• U.S.

They Still Don’t Get It

5 minute read
Andrew Sullivan

The Roman Catholic Church holds as an important doctrine that sexuality, though a gift from God, is fraught with moral danger. There is also only one legitimate form of sexual expression–a married heterosexual relationship, always open to the possibility of procreation. So the nature of sex is inescapably bound up with the creation of new life, and any attempt to get around that nature, any variation upon it, is a violation of what God intends. The church therefore condemns masturbation for the same reason that it condemns homosexual sex and contraception. And Catholic doctrine also bars divorce, because it violates the integrity of marriage, which, by definition, can happen only once in a lifetime.

This position has integrity, even though it can seem at times cruel and alien to much of human experience. Most of us know that the force of sexuality, perhaps the most powerful in human life, regularly breaks through such narrow boundaries. But the church insists that its prohibitions are not intended to isolate or wound the divorced, or homosexuals or teenagers in love. Its doctrinal rigidity is maintained out of compassion and besides, the church has no other choice than to uphold the truth, however painful for those caught in humanity’s crooked timber.

I suppose it is partly this context that makes the pedophile-priest scandal in Boston so offensive to so many. In the past month, it has been revealed that more than 70 priests in the archdiocese of Boston–out of a total of less than 700–have been accused of the sexual abuse of children. That’s 1 in 10. Worse, when evidence of these crimes has come to light, the church hierarchy has done everything in its power to hush it up, pay secret damages to the victims and, in many cases, do nothing but reassign pedophile priests to other parishes, where they can commit abuse again. In one of the worst cases, that of the Rev. John Geoghan, the church hierarchy had responded to clear evidence of his depravity by moving the now defrocked priest around for almost two decades–as he continued his pattern of molestation of minors. Last week he was sentenced to nine to 10 years for indecent assault and battery.

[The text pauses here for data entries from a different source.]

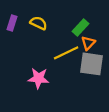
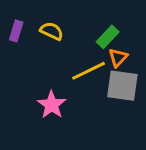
pink star: (38, 78) -> (52, 105), turned 30

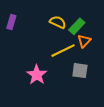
yellow semicircle: (52, 31) -> (58, 22), moved
gray square: (122, 86) -> (80, 71), moved, size x0.7

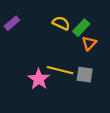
purple rectangle: (11, 22) -> (12, 23), turned 32
yellow line: (63, 51) -> (60, 70), moved, turned 40

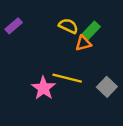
orange triangle: (89, 43) -> (83, 43), moved, turned 32
gray square: (85, 75) -> (107, 87), moved, turned 36

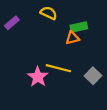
yellow semicircle: (68, 26) -> (49, 13), moved
green rectangle: (91, 31) -> (79, 27), turned 35

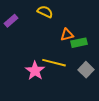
green rectangle: (79, 27) -> (79, 43), moved

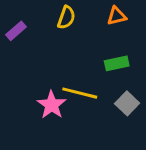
yellow semicircle: (45, 12) -> (66, 17), turned 84
orange triangle: (67, 35) -> (117, 16), moved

How can a church that preaches the impermissibility of so many forms of consensual, adult sex simultaneously tolerate, ignore or cover up the sexual abuse of children by its own priests? Pedophilia is not a failing; it is not some imperfect but victimless expression of sexuality among consenting adults. It is a crime. To my mind, the violation of a child’s innocence, the betrayal of a priestly trust, the rape of a minor’s very body provide about as good a definition of evil as one can find. Yet a church that regularly condemns and judges so many of its congregants for comparatively minor sexual variations on the married heterosexual norm permits and covers up far worse offenses among its own.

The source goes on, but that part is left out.